Il y a quatre ans, nous étions tous sous le choc de Fukushima. Aujourd’hui, nous regardons davantage cet enfant syrien mort sur les côtes turques. La force des images peut avoir un impact sur une campagne. Aujourd’hui, l’on parle de l’immigration, des bilatérales, du franc-fort comme nous venons de discuter à l’instant. Ce sont les éléments clé qui s’invitent durant cette campagne. Je crois qu’il est du devoir de chacun de réfléchir à long terme et quand on parle de changement climatique, de pollution de l’air ou demain de l’eau, on est sur une responsabilité commune et nous devons trouver des solutions. Ce n’est pas facile parce que d’une part, le problème n’est pas perçu à court terme même si l’on sait qu’il se présentera à long terme et d’autre part, parce que cela touche tous les pays du monde et qu’il sera difficile de trouver un consensus.
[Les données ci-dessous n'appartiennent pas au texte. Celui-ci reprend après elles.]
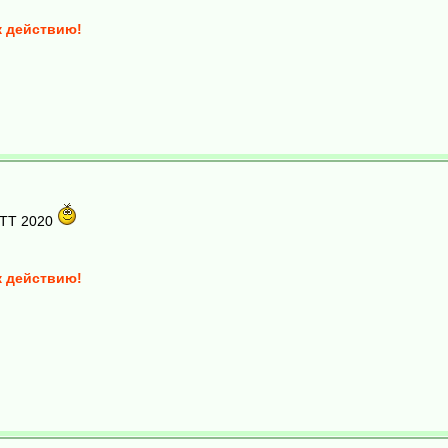
к действию!
ИТТ 2020
к действию!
Et que penser face à la fermeture du nucléaire ?
La question énergétique est fondamentale. Très souvent, on mélange le sujet du climat et le sujet de l’énergie car ce sont deux dossiers qui se recoupent. Aujourd’hui, ce que l’on voit, c’est qu’avec la baisse du prix du pétrole, la volonté d’aller vers les énergies renouvelables est peut-être un peu plus fragile et c’est dommage. La fermeture du nucléaire ou non, va dans le même sens. Il faut que l’on ressente certains besoins de produire des énergies propres pour que l’on fasse des investissements et que l’on prenne les décisions nécessaires. Le photovoltaïque peut répondre aux besoins du monde entier à condition de placer ces panneaux solaires. Le coût du photovoltaïque va diminuer peu à peu et je pense qu’il sera, d’ici quelques années concurrentiel par rapport aux énergies traditionnelles. Il y a les éoliennes, la géothermie, etc… Mais il faut, de nouveau, une volonté collective pour aller dans le sens de ces nouvelles énergies qui rendront d’une part, les maisons un peu plus indépendantes, les moyens de transport un peu plus indépendants et qui d’autres part, vont être combinées avec des tas de mesures d’efficience énergétique dans le bâtiment, dans des voitures moins lourdes avec des moteurs mixtes. Se posera la question de la conservation de l’énergie (piles à hydrogène, par exemple) et celle du transport de l’énergie pour gérer tout cela de façon intelligente. Ce sont des chantiers gigantesques, ce sont des investissements que l’on peut comparer à ceux du percement des tunnels ou des grands barrages que l’on a fait il y a un siècle. Mais c’est nécessaire et notre avenir en dépend.